DATA FOR ANALYSIS -

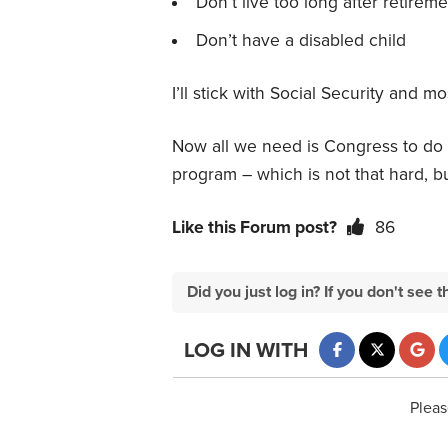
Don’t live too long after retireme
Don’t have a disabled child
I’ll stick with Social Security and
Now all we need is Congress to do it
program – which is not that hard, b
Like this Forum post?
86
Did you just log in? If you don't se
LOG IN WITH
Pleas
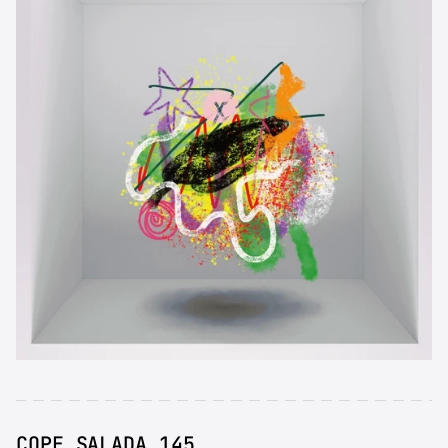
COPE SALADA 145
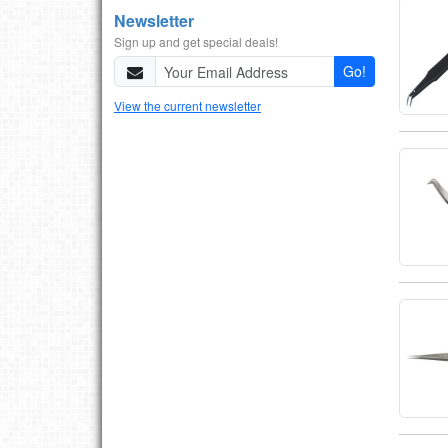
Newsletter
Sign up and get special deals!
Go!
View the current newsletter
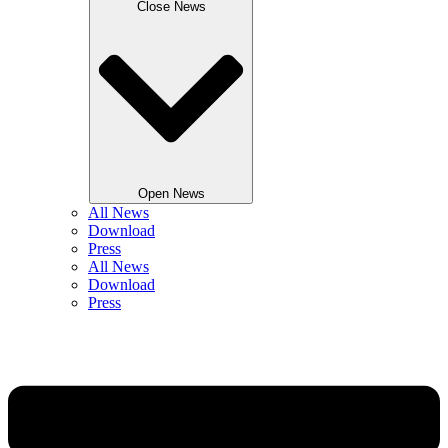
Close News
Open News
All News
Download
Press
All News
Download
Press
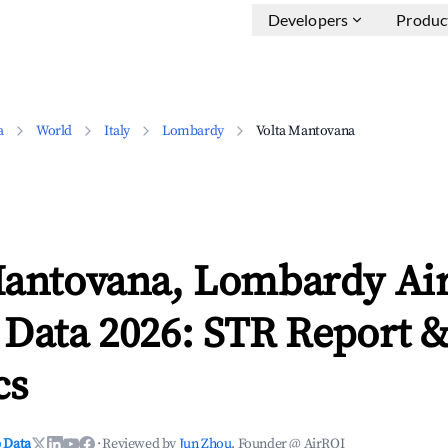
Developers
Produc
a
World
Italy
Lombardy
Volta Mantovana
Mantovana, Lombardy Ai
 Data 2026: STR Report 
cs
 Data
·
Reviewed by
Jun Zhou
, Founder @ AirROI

* * *

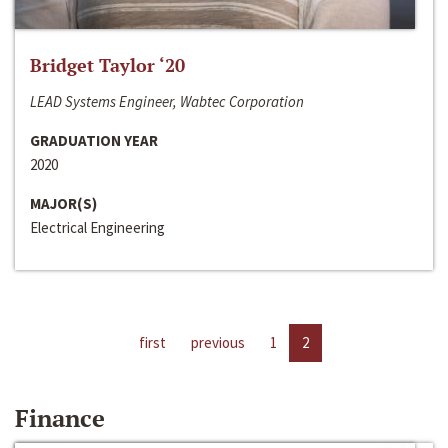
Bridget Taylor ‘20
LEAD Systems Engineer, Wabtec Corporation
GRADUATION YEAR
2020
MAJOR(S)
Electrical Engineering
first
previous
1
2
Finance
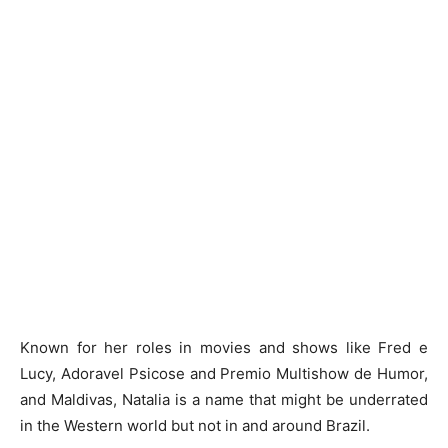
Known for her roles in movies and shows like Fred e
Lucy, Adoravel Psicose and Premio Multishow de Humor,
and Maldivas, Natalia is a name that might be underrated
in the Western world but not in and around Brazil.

--

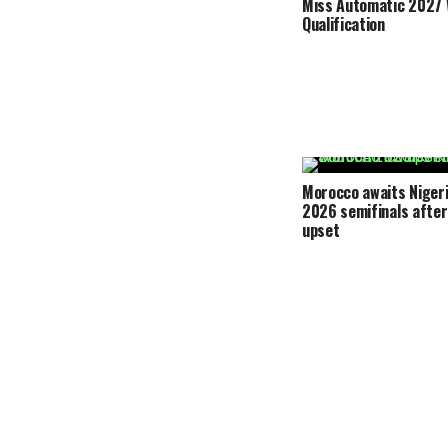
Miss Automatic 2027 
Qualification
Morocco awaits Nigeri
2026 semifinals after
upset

HOW TO COMPLETE THIS TASK - In the records above, find the line with "Bridget Taylor ‘20" and the line with "in the Western"; please transcribe exactly those two lines and all lines between them, omitting any picture.

ANSWER TO THIS PROBLEM -
Bridget Taylor ‘20
LEAD Systems Engineer, Wabtec Corporation
GRADUATION YEAR
2020
MAJOR(S)
Electrical Engineering
first
previous
1
2
Finance
Known for her roles in movies and shows like Fred e
Lucy, Adoravel Psicose and Premio Multishow de Humor,
and Maldivas, Natalia is a name that might be underrated
in the Western world but not in and around Brazil.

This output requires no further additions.